Drug target for Ebola-like viruses identified

A potential mechanism to combat diseases caused by haemorrhagic fever viruses such as Ebola has been discovered, scientists say.
These diseases present a dramatic risk to human health as they often spread quickly and kill a high percentage of infected individuals, as demonstrated by the recent Ebola outbreaks, researchers said.
Effective treatments such as vaccines and drug therapies are not available for many of these infections since the outbreaks mostly occur in developing countries with limited financial resources.
Moreover, the genomes of many haemorrhagic fever viruses mutate rapidly, enabling them to quickly adapt to potential drug treatments and evade the immune system.
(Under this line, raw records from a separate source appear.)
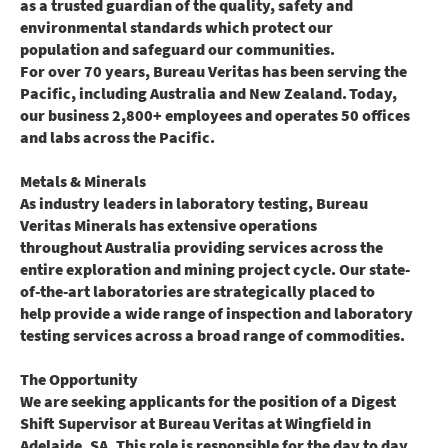
as a trusted guardian of the quality, safety and
environmental standards which protect our
population and safeguard our communities.
For over 70 years, Bureau Veritas has been serving the
Pacific, including Australia and New Zealand. Today,
our business 2,800+ employees and operates 50 offices
and labs across the Pacific.
Metals & Minerals
As industry leaders in laboratory testing, Bureau
Veritas Minerals has extensive operations
throughout Australia providing services across the
entire exploration and mining project cycle. Our state-
of-the-art laboratories are strategically placed to
help provide a wide range of inspection and laboratory
testing services across a broad range of commodities.
The Opportunity
We are seeking applicants for the position of a Digest
Shift Supervisor at Bureau Veritas at Wingfield in
Adelaide, SA. This role is responsible for the day to day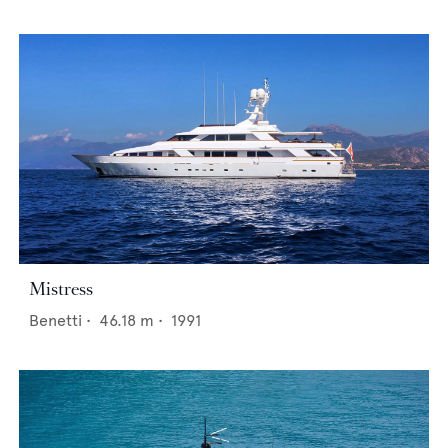
Mistress
Benetti
•
46.18
m •
1991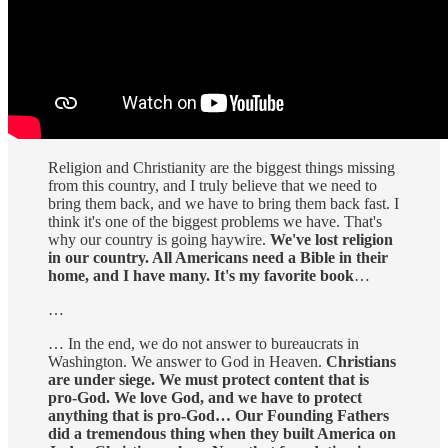
Religion and Christianity are the biggest things missing
from this country, and I truly believe that we need to
bring them back, and we have to bring them back fast. I
think it's one of the biggest problems we have. That's
why our country is going haywire.
We've lost religion
in our country. All Americans need a Bible in their
home, and I have many. It's my favorite book
…
…
… In the end, we do not answer to bureaucrats in
Washington. We answer to God in Heaven.
Christians
are under siege. We must protect content that is
pro-God. We love God, and we have to protect
anything that is pro-God… Our Founding Fathers
did a tremendous thing when they built America on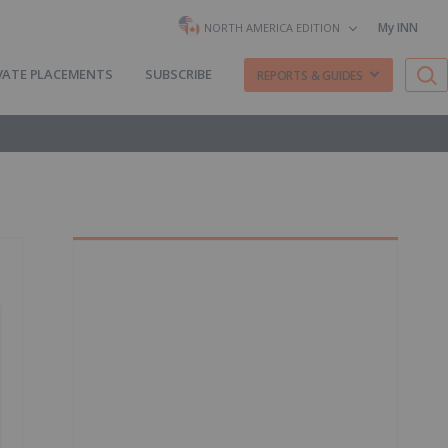
My INN
NORTH AMERICA EDITION
VATE PLACEMENTS
SUBSCRIBE
REPORTS & GUIDES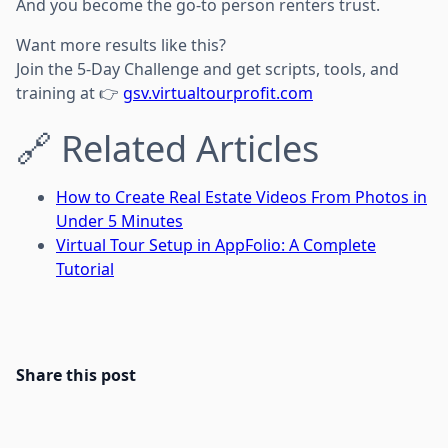
And you become the go-to person renters trust.
Want more results like this?
Join the 5-Day Challenge and get scripts, tools, and
training at 👉
gsv.virtualtourprofit.com
🔗 Related Articles
How to Create Real Estate Videos From Photos in
Under 5 Minutes
Virtual Tour Setup in AppFolio: A Complete
Tutorial
Share this post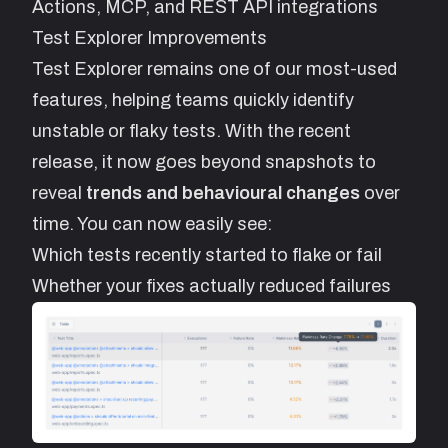
Actions, MCP, and REST API integrations
Test Explorer Improvements
Test Explorer
remains one of our most-used
features, helping teams quickly identify
unstable or flaky tests. With the recent
release, it now goes beyond snapshots to
reveal
trends and behavioural changes
over
time. You can now easily see:
Which tests recently started to flake or fail
Whether your fixes actually reduced failures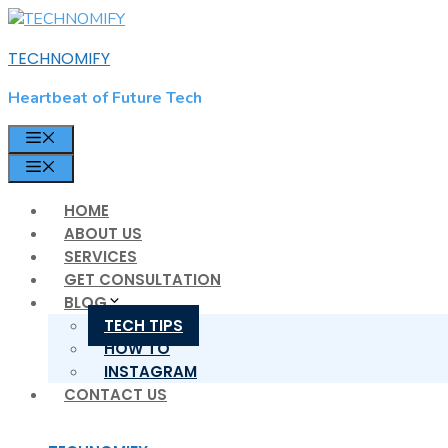
Skip
to
TECHNOMIFY
content
Heartbeat of Future Tech
MENU
MENU
HOME
ABOUT US
SERVICES
GET CONSULTATION
BLOG
TECH TIPS
HOW TO
INSTAGRAM
CONTACT US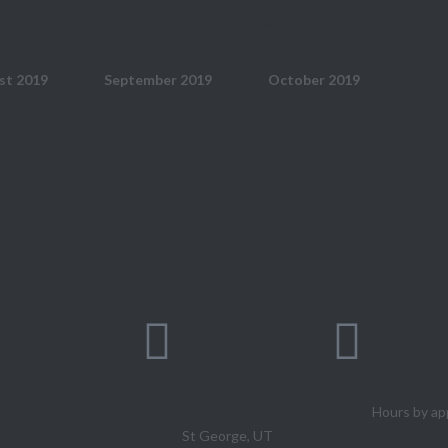
ing Events and Appearances
st 2019
September 2019
October 2019
1490 E
+1 (800
Foremaster
727-41
Drive # 260
Hours by ap
St George, UT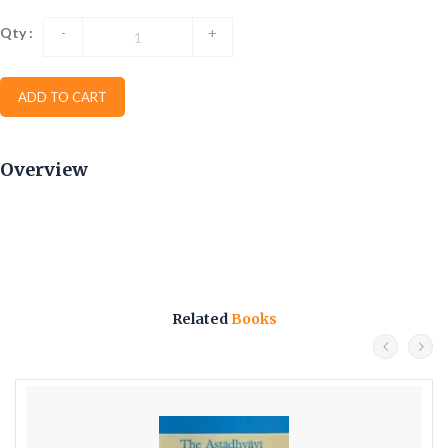
Qty :
-
+
ADD TO CART
Overview
Related
Books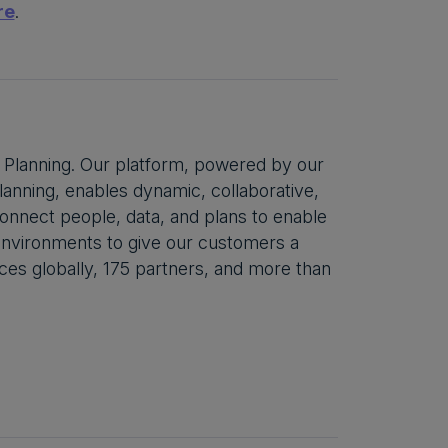
re
.
 Planning. Our platform, powered by our
anning, enables dynamic, collaborative,
 connect people, data, and plans to enable
 environments to give our customers a
ces globally, 175 partners, and more than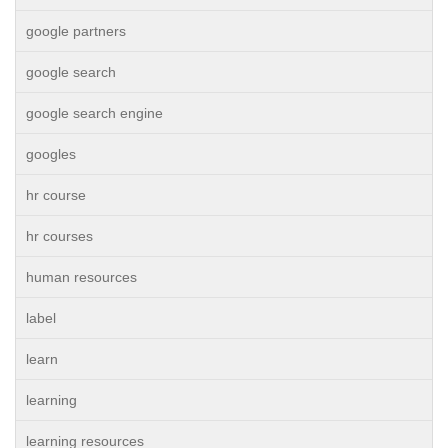
google partners
google search
google search engine
googles
hr course
hr courses
human resources
label
learn
learning
learning resources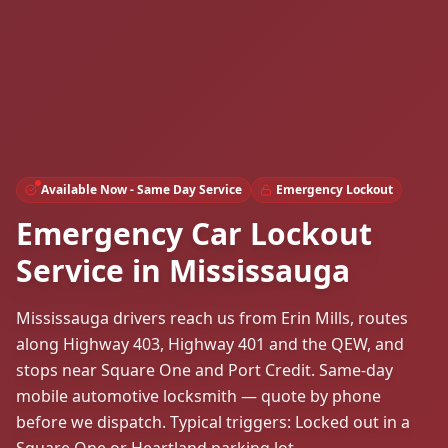
Available Now - Same Day Service
Emergency Lockout
Emergency Car Lockout
Service in Mississauga
Mississauga drivers reach us from Erin Mills, routes
along Highway 403, Highway 401 and the QEW, and
stops near Square One and Port Credit. Same-day
mobile automotive locksmith — quote by phone
before we dispatch. Typical triggers: Locked out in a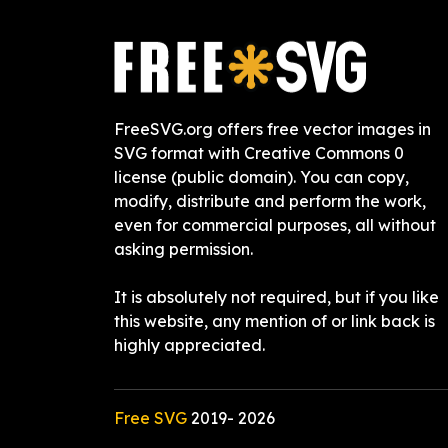
FreeSVG.org offers free vector images in
SVG format with Creative Commons 0
license (public domain). You can copy,
modify, distribute and perform the work,
even for commercial purposes, all without
asking permission.
It is absolutely not required, but if you like
this website, any mention of or link back is
highly appreciated.
Free SVG
2019-
2026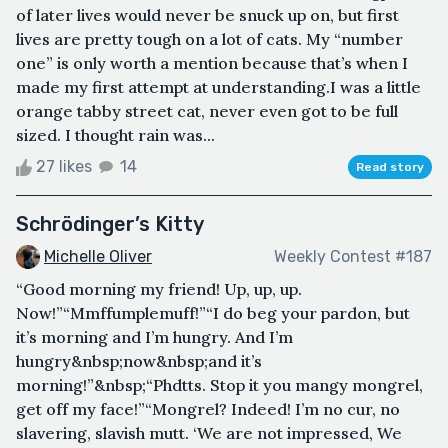
of later lives would never be snuck up on, but first
lives are pretty tough on a lot of cats. My “number
one” is only worth a mention because that’s when I
made my first attempt at understanding.I was a little
orange tabby street cat, never even got to be full
sized. I thought rain was...
27 likes
14
Read story
Schrödinger’s Kitty
Michelle Oliver
Weekly Contest #187
“Good morning my friend! Up, up, up.
Now!”“Mmffumplemuff!”“I do beg your pardon, but
it’s morning and I’m hungry. And I’m
hungry&nbsp;now&nbsp;and it’s
morning!”&nbsp;“Phdtts. Stop it you mangy mongrel,
get off my face!”“Mongrel? Indeed! I’m no cur, no
slavering, slavish mutt. ‘We are not impressed, We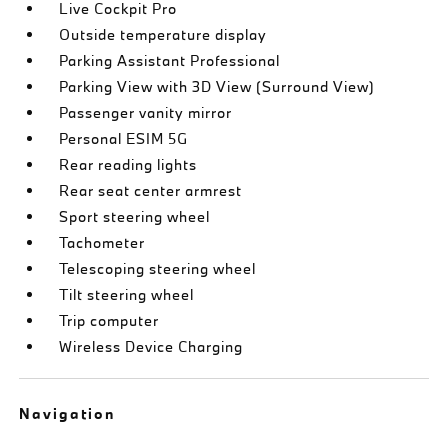
Live Cockpit Pro
Outside temperature display
Parking Assistant Professional
Parking View with 3D View (Surround View)
Passenger vanity mirror
Personal ESIM 5G
Rear reading lights
Rear seat center armrest
Sport steering wheel
Tachometer
Telescoping steering wheel
Tilt steering wheel
Trip computer
Wireless Device Charging
Navigation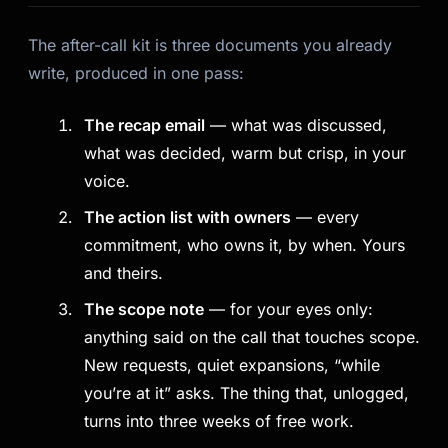
The after-call kit is three documents you already
write, produced in one pass:
The recap email
— what was discussed,
what was decided, warm but crisp, in your
voice.
The action list with owners
— every
commitment, who owns it, by when. Yours
and theirs.
The scope note
— for your eyes only:
anything said on the call that touches scope.
Kai
Course finder · here to help
New requests, quiet expansions, “while
you’re at it” asks. The thing that, unlogged,
turns into three weeks of free work.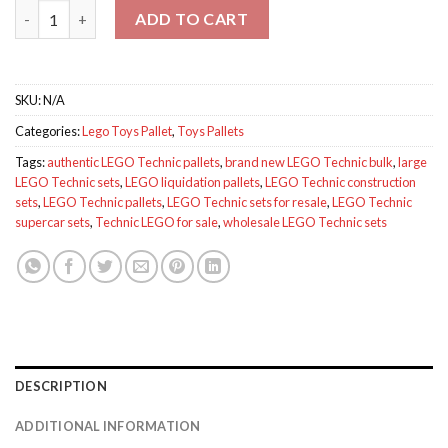
Technic lego for sale quantity
ADD TO CART
SKU:
N/A
Categories:
Lego Toys Pallet
,
Toys Pallets
Tags:
authentic LEGO Technic pallets
,
brand new LEGO Technic bulk
,
large
LEGO Technic sets
,
LEGO liquidation pallets
,
LEGO Technic construction
sets
,
LEGO Technic pallets
,
LEGO Technic sets for resale
,
LEGO Technic
supercar sets
,
Technic LEGO for sale
,
wholesale LEGO Technic sets
DESCRIPTION
ADDITIONAL INFORMATION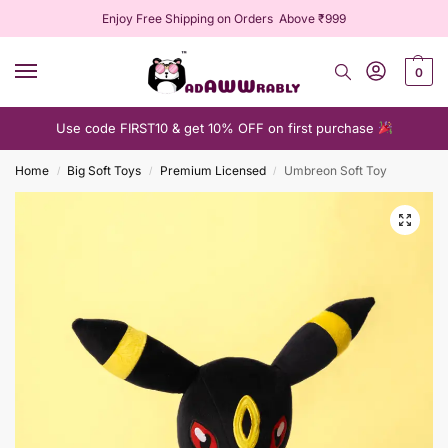
Enjoy Free Shipping on Orders Above ₹999
0
Use code FIRST10 & get 10% OFF on first purchase
Home
Big Soft Toys
Premium Licensed
Umbreon Soft Toy
/
/
/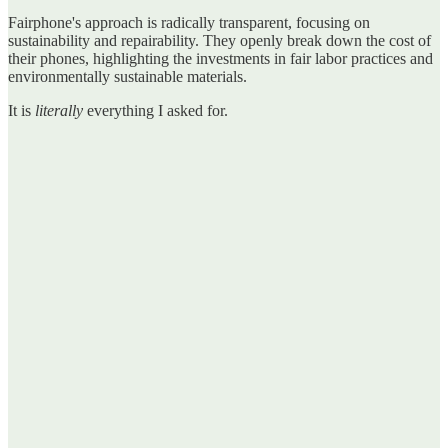
Fairphone's approach is radically transparent, focusing on
sustainability and repairability. They openly break down the cost of
their phones, highlighting the investments in fair labor practices and
environmentally sustainable materials.
It is
literally
everything I asked for.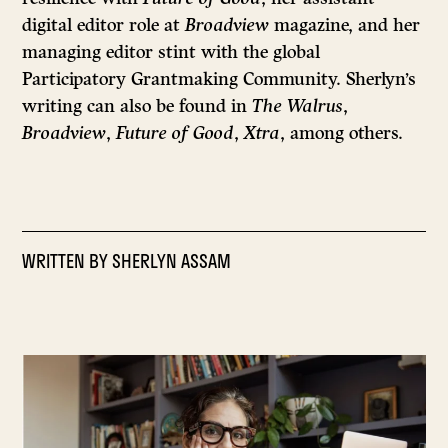
digital editor role at
Broadview
magazine, and her
managing editor stint with the global
Participatory Grantmaking Community. Sherlyn’s
writing can also be found in
The Walrus
,
Broadview
,
Future of Good
,
Xtra
, among others.
WRITTEN BY
SHERLYN ASSAM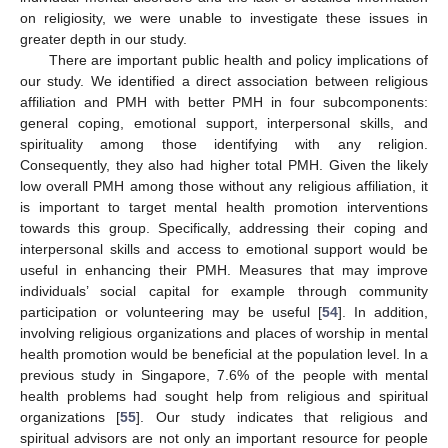
on religiosity, we were unable to investigate these issues in
greater depth in our study.
There are important public health and policy implications of
our study. We identified a direct association between religious
affiliation and PMH with better PMH in four subcomponents:
general coping, emotional support, interpersonal skills, and
spirituality among those identifying with any religion.
Consequently, they also had higher total PMH. Given the likely
low overall PMH among those without any religious affiliation, it
is important to target mental health promotion interventions
towards this group. Specifically, addressing their coping and
interpersonal skills and access to emotional support would be
useful in enhancing their PMH. Measures that may improve
individuals’ social capital for example through community
participation or volunteering may be useful [
54
]. In addition,
involving religious organizations and places of worship in mental
health promotion would be beneficial at the population level. In a
previous study in Singapore, 7.6% of the people with mental
health problems had sought help from religious and spiritual
organizations [
55
]. Our study indicates that religious and
spiritual advisors are not only an important resource for people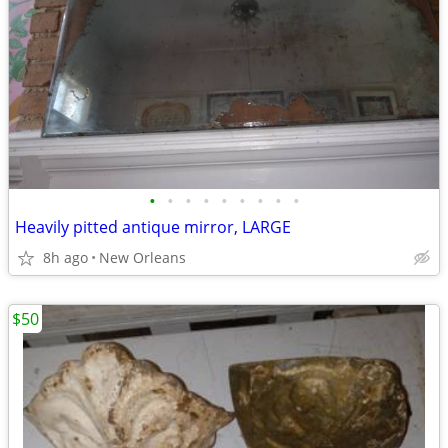
•
•
•
•
•
•
•
•
•
Heavily pitted antique mirror, LARGE
8h ago
New Orleans
$50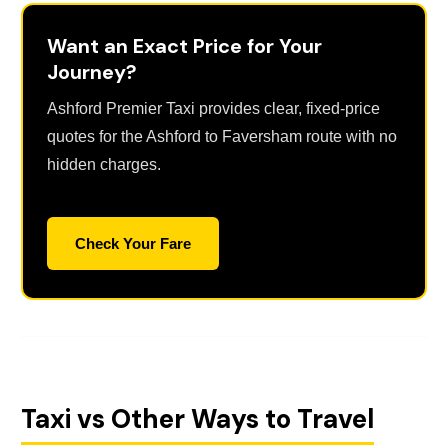
Want an Exact Price for Your
Journey?
Ashford Premier Taxi provides clear, fixed-price
quotes for the Ashford to Faversham route with no
hidden charges.
Check Your Fare
Taxi vs Other Ways to Travel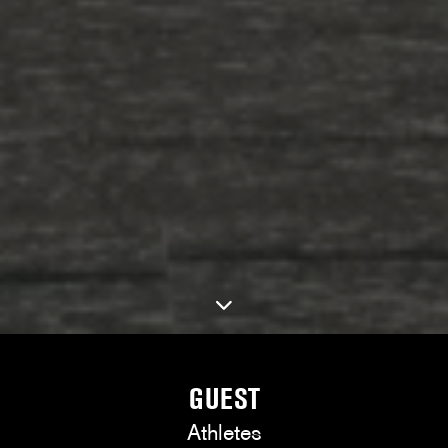
GUEST
Athletes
"Although our work does not directly lead to treatments on a short term, it does identify a process where the virus could be vulnerable to drug therapy, or how we might design an attenuated viral strain for vaccine development," said first author Normand Cyr, a postdoctoral researcher at the University of Montreal.
"Identification of the Achilles heels of haemorrhagic fever viruses like the Rift Valley fever virus will help inspire additional research and eventually lead to the development of new therapeutic strategies to treat these deadly tropical infections," said Cyr.

Researchers used Nuclear Magnetic Resonance (NMR) spectroscopy studies to investigate the structural properties of an important viral protein required for virulence of the Rift Valley fever virus, a virus that causes infections in both humans and livestock similar to the Ebola virus.

Viral proteins such as the Non-structural protein (NSs) studied in the research bind to the transcription machinery of human cells via the p62 subunit of the TFIIH protein complex, which leads to the formation of nuclear filaments that are essential for propagation of the virus.
"The structural details reported show that the viral protein uses a simple so-called OXaV motif that is similar to that found in human DNA repair proteins, and blocking this binding event with drugs would certainly weaken the virulence of the virus," said senior co-author Professor James Omichinski, who supervised the research.
The research was published in the journal PNAS.